**WHAT THE EXERCISE ASKS**
What is needed is each line of the data below that holds the string "tree".

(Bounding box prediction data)

____________________

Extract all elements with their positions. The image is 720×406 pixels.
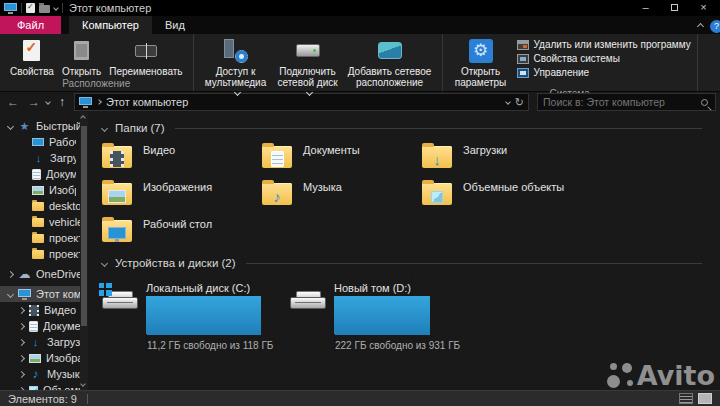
- properties-button[interactable]: Свойства: [6, 36, 58, 77]
- up-icon[interactable]: ↑: [53, 93, 71, 111]
- ribbon-group-location: Свойства Открыть Переименовать Расположе…: [0, 34, 194, 91]
- sidebar-scrollbar[interactable]: [80, 112, 88, 390]
- ribbon-group-network: Доступ к мультимедиа Подключить сетевой …: [194, 34, 443, 91]
- minimize-button[interactable]: –: [631, 0, 660, 16]
- sidebar-item-downloads-tree[interactable]: ↓ Загрузки: [0, 334, 88, 350]
- sidebar-item-pictures[interactable]: Изображения ✶: [0, 182, 88, 198]
- chevron-down-icon[interactable]: [101, 124, 108, 131]
- sidebar-item-videos[interactable]: Видео: [0, 302, 88, 318]
- history-dropdown-icon[interactable]: [45, 99, 51, 105]
- chevron-right-icon[interactable]: [18, 322, 25, 329]
- tab-view[interactable]: Вид: [152, 16, 198, 34]
- file-list: Папки (7) Видео Документы ↓ Загрузки Изо…: [88, 112, 720, 390]
- picture-icon: [29, 354, 41, 363]
- sidebar-item-onedrive[interactable]: ☁ OneDrive: [0, 266, 88, 282]
- new-folder-shortcut-icon[interactable]: [39, 5, 50, 13]
- folder-tile-pictures[interactable]: Изображения: [102, 179, 262, 213]
- capacity-bar-fill: [334, 296, 430, 335]
- large-icons-view-icon[interactable]: [698, 393, 712, 404]
- quick-access-toolbar: [2, 3, 63, 13]
- refresh-icon[interactable]: ↻: [515, 96, 524, 109]
- folders-group-header[interactable]: Папки (7): [102, 122, 720, 134]
- watermark-text: Avito: [637, 362, 715, 389]
- item-count: Элементов: 9: [8, 393, 77, 405]
- search-input[interactable]: [543, 96, 701, 108]
- map-network-drive-button[interactable]: Подключить сетевой диск: [272, 36, 344, 99]
- folder-tile-music[interactable]: ♪ Музыка: [262, 179, 422, 213]
- sidebar-item-folder[interactable]: проект1: [0, 246, 88, 262]
- drives-grid: Локальный диск (C:) 11,2 ГБ свободно из …: [102, 277, 720, 317]
- sidebar-item-quick-access[interactable]: ★ Быстрый доступ: [0, 118, 88, 134]
- sidebar-item-documents-tree[interactable]: Документы: [0, 318, 88, 334]
- folder-name: Документы: [303, 142, 360, 176]
- add-network-location-button[interactable]: Добавить сетевое расположение: [344, 36, 436, 88]
- sidebar-item-desktop[interactable]: Рабочий стол ✶: [0, 134, 88, 150]
- folder-tile-3d-objects[interactable]: Объемные объекты: [422, 179, 582, 213]
- folder-tile-desktop[interactable]: Рабочий стол: [102, 216, 262, 250]
- chevron-right-icon[interactable]: [18, 370, 25, 377]
- back-icon[interactable]: ←: [4, 93, 22, 111]
- breadcrumb[interactable]: Этот компьютер: [106, 96, 501, 108]
- drive-tile-d[interactable]: Новый том (D:) 222 ГБ свободно из 931 ГБ: [290, 277, 478, 317]
- chevron-down-icon[interactable]: [7, 290, 14, 297]
- sidebar-item-pictures-tree[interactable]: Изображения: [0, 350, 88, 366]
- address-dropdown-icon[interactable]: [505, 99, 511, 105]
- sidebar-item-this-pc[interactable]: Этот компьютер: [0, 286, 88, 302]
- search-icon[interactable]: [701, 99, 708, 106]
- chevron-down-icon[interactable]: [101, 259, 108, 266]
- button-label: Удалить или изменить программу: [534, 39, 691, 51]
- forward-icon[interactable]: →: [25, 93, 43, 111]
- search-box[interactable]: [537, 93, 716, 111]
- management-icon: [517, 68, 529, 78]
- this-pc-icon: [18, 289, 31, 299]
- sidebar-item-folder[interactable]: проект 3: [0, 230, 88, 246]
- sidebar-item-folder[interactable]: desktop: [0, 198, 88, 214]
- rename-button[interactable]: Переименовать: [105, 36, 186, 77]
- network-location-icon: [378, 42, 402, 59]
- drive-icon: [102, 282, 140, 310]
- drive-tile-c[interactable]: Локальный диск (C:) 11,2 ГБ свободно из …: [102, 277, 290, 317]
- scroll-up-icon[interactable]: [80, 115, 86, 121]
- properties-shortcut-icon[interactable]: [26, 3, 35, 13]
- uninstall-program-button[interactable]: Удалить или изменить программу: [517, 39, 691, 51]
- folder-tile-downloads[interactable]: ↓ Загрузки: [422, 142, 582, 176]
- sidebar-item-3d-objects[interactable]: Объемные объекты: [0, 382, 88, 390]
- chevron-right-icon[interactable]: [7, 270, 14, 277]
- tab-computer[interactable]: Компьютер: [69, 16, 152, 34]
- sidebar-item-documents[interactable]: Документы ✶: [0, 166, 88, 182]
- ribbon: Свойства Открыть Переименовать Расположе…: [0, 34, 720, 92]
- divider: [21, 3, 22, 13]
- computer-management-button[interactable]: Управление: [517, 67, 691, 79]
- media-access-button[interactable]: Доступ к мультимедиа: [200, 36, 272, 99]
- address-bar[interactable]: Этот компьютер ↻: [74, 93, 529, 111]
- help-icon[interactable]: ?: [710, 20, 720, 33]
- desktop-icon: [108, 227, 126, 239]
- sidebar-item-downloads[interactable]: ↓ Загрузки ✶: [0, 150, 88, 166]
- folder-tile-documents[interactable]: Документы: [262, 142, 422, 176]
- close-button[interactable]: ×: [689, 0, 718, 16]
- scroll-down-icon[interactable]: [80, 381, 86, 387]
- maximize-button[interactable]: [660, 0, 689, 16]
- divider: [87, 394, 88, 404]
- tab-file[interactable]: Файл: [0, 16, 61, 34]
- sidebar-item-folder[interactable]: vehicles: [0, 214, 88, 230]
- chevron-right-icon[interactable]: [18, 354, 25, 361]
- scrollbar-thumb[interactable]: [81, 126, 87, 326]
- star-icon: ★: [18, 120, 31, 132]
- chevron-down-icon[interactable]: [7, 122, 14, 129]
- qat-dropdown-icon[interactable]: [53, 5, 59, 11]
- collapse-ribbon-icon[interactable]: [697, 23, 704, 30]
- open-settings-button[interactable]: ⚙ Открыть параметры: [449, 36, 513, 88]
- chevron-right-icon[interactable]: [18, 338, 25, 345]
- folder-name: Изображения: [143, 179, 212, 213]
- system-properties-button[interactable]: Свойства системы: [517, 53, 691, 65]
- devices-group-header[interactable]: Устройства и диски (2): [102, 257, 720, 269]
- sidebar-item-music[interactable]: ♪ Музыка: [0, 366, 88, 382]
- chevron-right-icon[interactable]: [18, 306, 25, 313]
- open-button[interactable]: Открыть: [58, 36, 105, 77]
- button-label: Свойства системы: [534, 53, 620, 65]
- folder-tile-videos[interactable]: Видео: [102, 142, 262, 176]
- button-label: Управление: [534, 67, 590, 79]
- music-icon: ♪: [29, 368, 42, 380]
- details-view-icon[interactable]: [679, 393, 693, 404]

____________________

**RESPONSE AREA**
- sidebar-item-downloads-tree[interactable]: ↓ Загрузки: [0, 334, 88, 350]
- sidebar-item-documents-tree[interactable]: Документы: [0, 318, 88, 334]
- sidebar-item-pictures-tree[interactable]: Изображения: [0, 350, 88, 366]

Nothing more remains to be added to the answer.